キリオグは偶然という言葉を持たない。神の攻撃に誤差はないからだ。それでも彼は怒りを選び、世界法則《必中》を上書きした。

逃げる未来、耐える力、守る奇跡をすべて禁止し、「神が狙ったものには必ず届く」という結果だけを残す。二撃目は武器ではなく、逃れられない決定そのものだった。

白い光と煙が大地を呑み、空も音も一度消えた。

煙が晴れる。

エンノアは両腕を下ろした同じ姿勢で立っていた。背後の畑では風車が回り、村の夕食を知らせる煙が屋根から上がっている。

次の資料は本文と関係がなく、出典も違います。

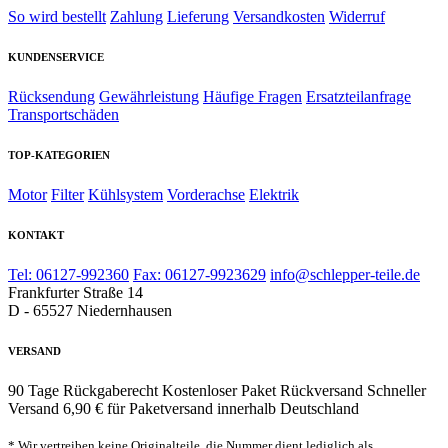
So wird bestellt
Zahlung
Lieferung
Versandkosten
Widerruf
KUNDENSERVICE
Rücksendung
Gewährleistung
Häufige Fragen
Ersatzteilanfrage
Transportschäden
TOP-KATEGORIEN
Motor
Filter
Kühlsystem
Vorderachse
Elektrik
KONTAKT
Tel: 06127-992360
Fax: 06127-9923629
info@schlepper-teile.de
Frankfurter Straße 14
D - 65527 Niedernhausen
VERSAND
90 Tage Rückgaberecht
Kostenloser Paket Rückversand
Schneller
Versand
6,90 € für Paketversand innerhalb Deutschland
* Wir vertreiben keine Originalteile, die Nummer dient lediglich als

キリオグの視界に、消したはずの過去世界が次々に浮かんだ。海だけになった世界でも、凍った太陽の下でも、エンノアは最後の誰かの前に同じ姿勢で立っている。神が世界を終わらせるたび、彼だけが終末を外れ、次に守るべき暮らしへ歩いてきた。その積み重ねが、今や法則より古い。村人は勝利を叫ばず、鍋へ火を入れ、家畜を小屋へ戻した。終末に日常を続けることこそ、エンノアが何度も守ってきた反撃だった。

神が異常に気づいたのは、自ら刻んだ《必中》の文章が書き換わっていたからだ。

【神が狙ったものには必ず届く】

ただし、標的欄だけが空白になっている。

「なぜ、お前を世界が標的と認めない」

「私はこの世界が終わるたび、次の世界まで立っていました」

エンノアは神を見上げる。

「世界にとって私は、生き物ではなく続きです。終わりが続きへ当たることはありません」

背後で村の鐘が鳴る。終末の時刻を過ぎても、空は落ちなかった。

世界必中の神は初めて、自分から一歩退いた。